俺は聖子を意のままに操ることが出来ていれば、それで満足だったのか?
俺が欲しかったのは、その他大勢の女に求めていたのと同様に、聖子の肉体だけだったのか?
それは違う、絶対に違う!
俺は聖子自身の意思に由来するあどけない笑顔や、子供っぽさが残るふくれっ面、バカみたいに驚いた表情、全ての表情、全ての想いが好きだった!!
操り人形は笑わない、怒らない、驚かない。
だからこそ、聖子に対して「力」を行使することは決してなかった。
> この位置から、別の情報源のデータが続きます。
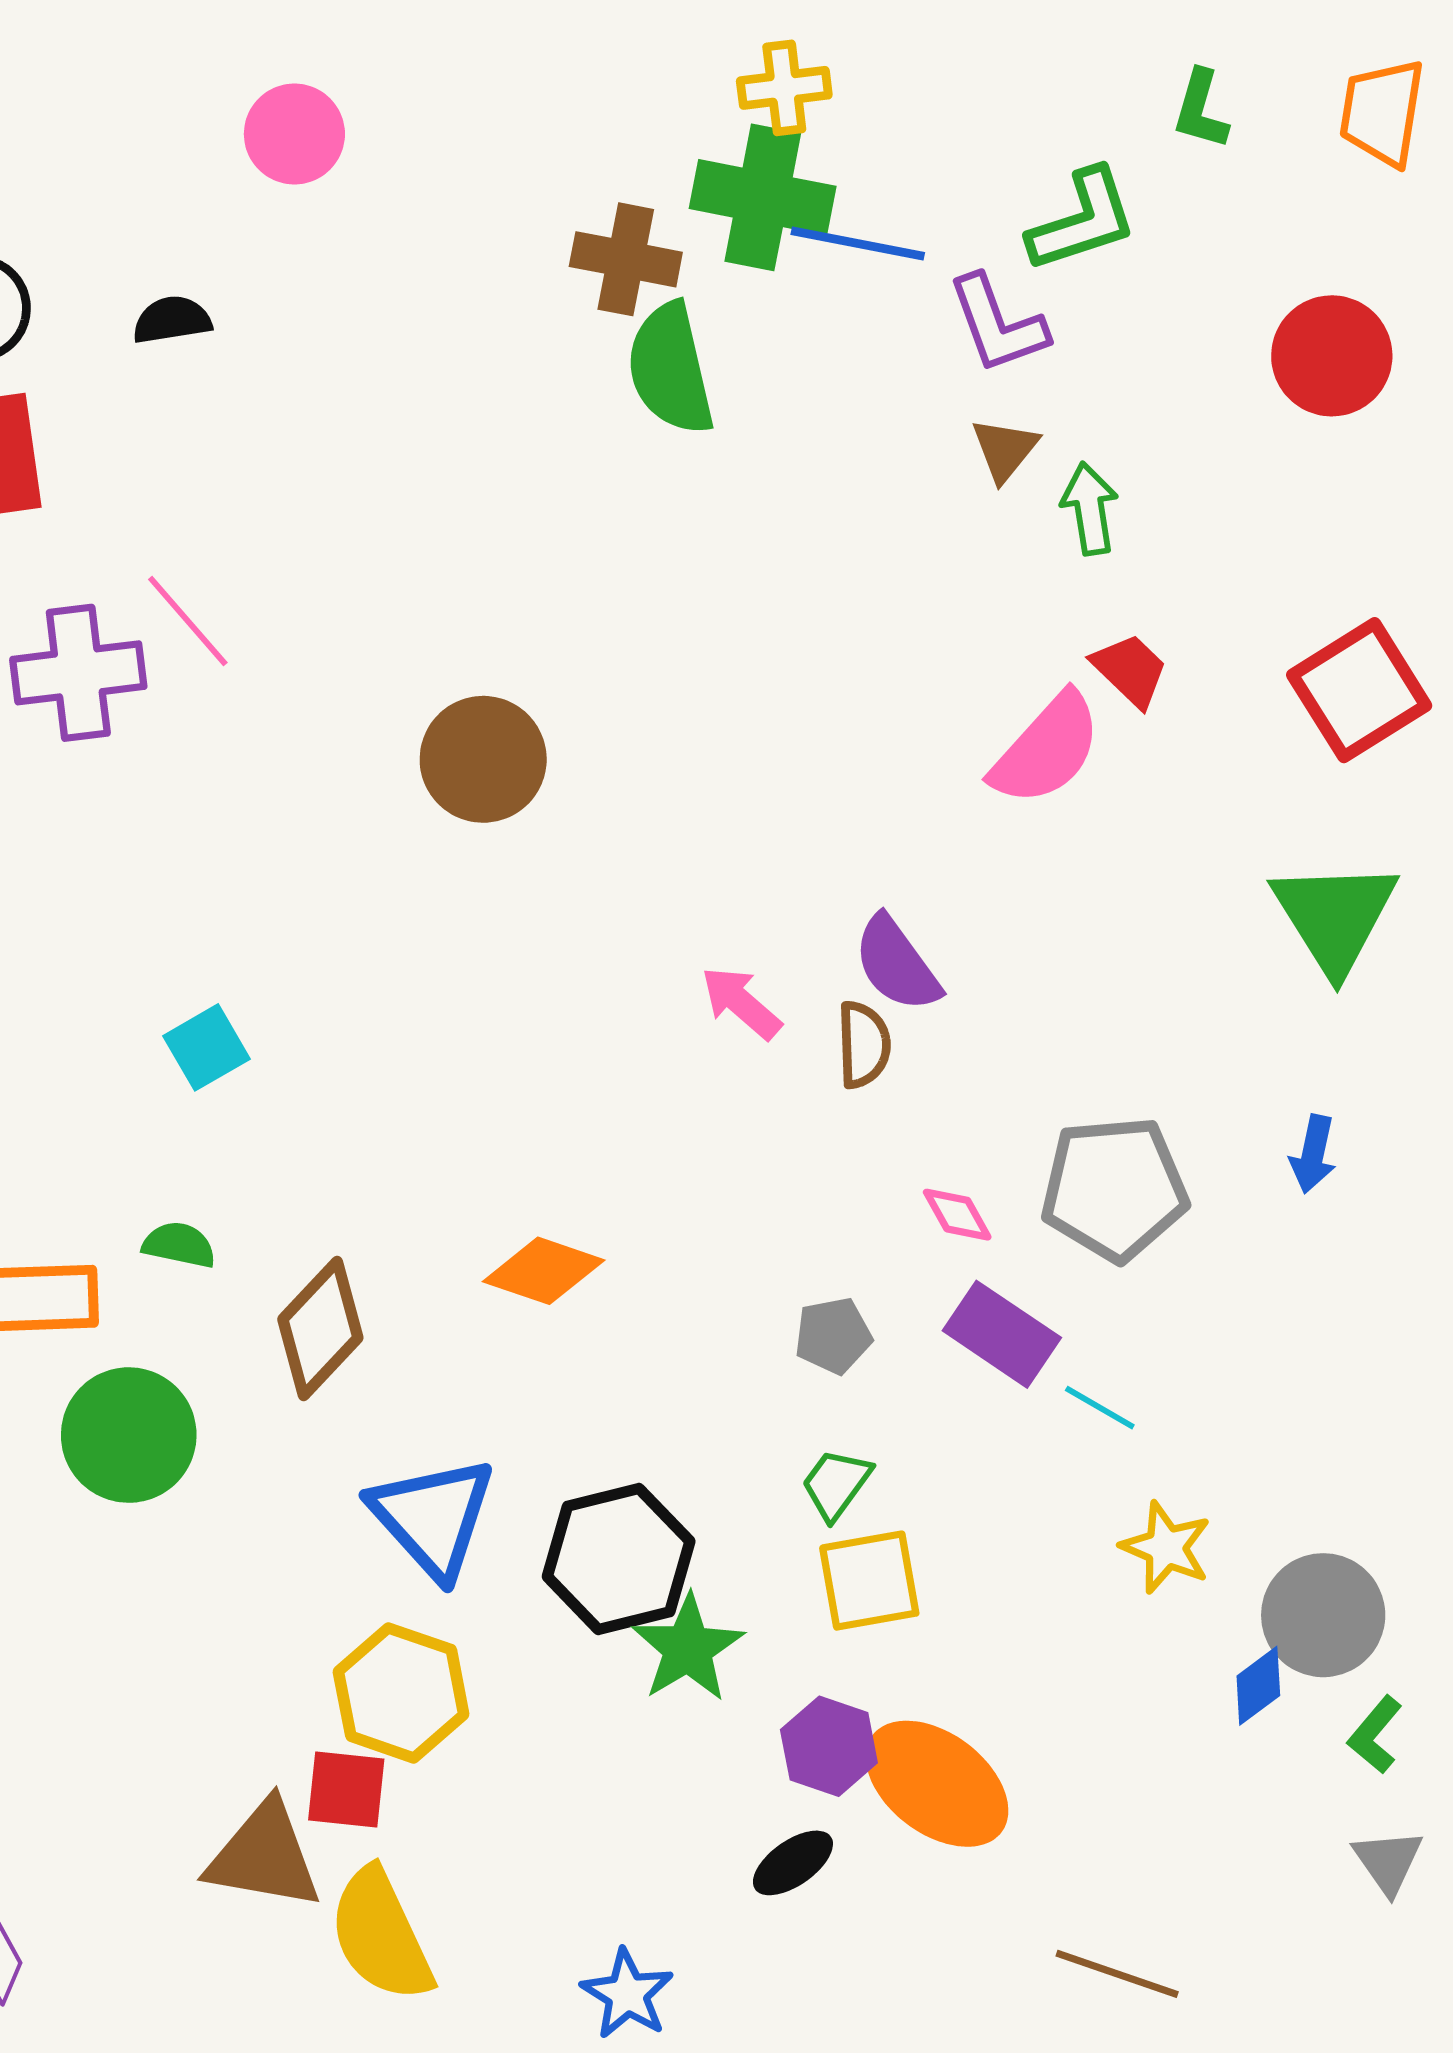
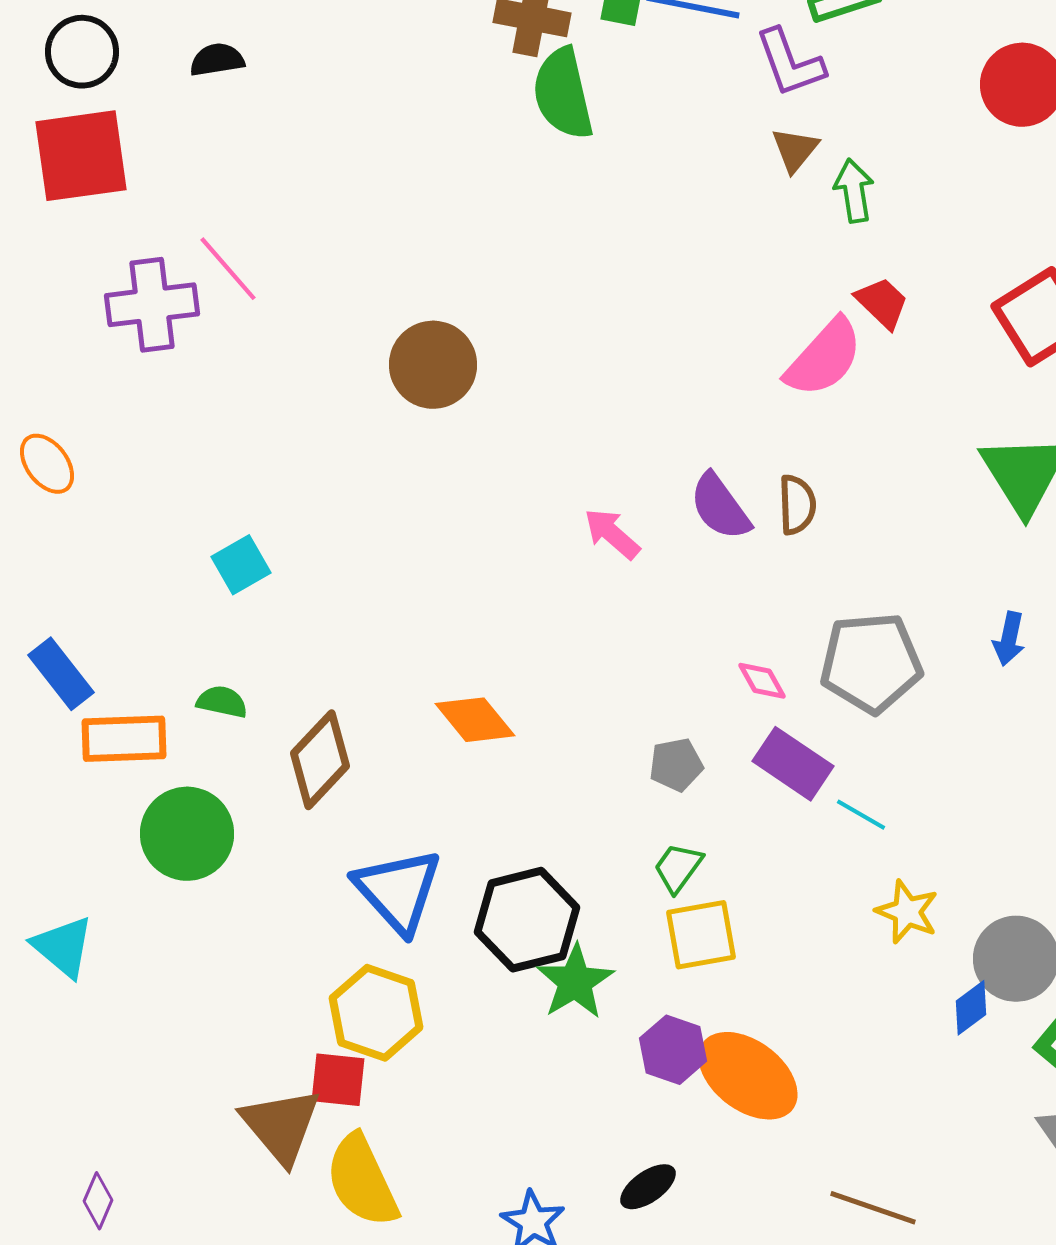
brown semicircle: (864, 1045) -> (797, 505), moved
orange diamond: (544, 1271) -> (475, 720), turned 32
brown triangle: (264, 1856) -> (281, 1126), turned 40
black ellipse: (793, 1863) -> (648, 1187), moved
一度行使したが最後、その相手は永遠に俺の統制下に入るからだ。
なら、俺はどうするべきか。――いや。
答えなんて、初めから一つしかないじゃないか。
「聖子と一緒にいられなくなるくらいなら……、俺はこの力を、捨てる」
「えっ」
「俺はあくまで聖子自身と一緒にいたいんだ。だけど、俺がこんな力を持ってると、聖子は自分を疑い続けなきゃいけなくなるから。だから、捨てる」
そう宣言すると、俺の右手がまばゆい光に包まれた。俺が力を授かった時と、同じ光だった。
光は徐々に輝きを失い、数秒の内に消えた。
「もう、俺に人を操る『力』」なんて残ってない。今ので信用してもらえるかわからないけど、それでも俺は、聖子と一緒にいたいから」
「そんなの嘘だ! ……そんなの」
「嘘じゃない」
聖子の葛藤が、言葉の内容と歯切れの悪さから見て取れた。
俺に出来ることはただ、自律神経に操られるまま泣き崩れる聖子を、優しく抱きしめるだけであった。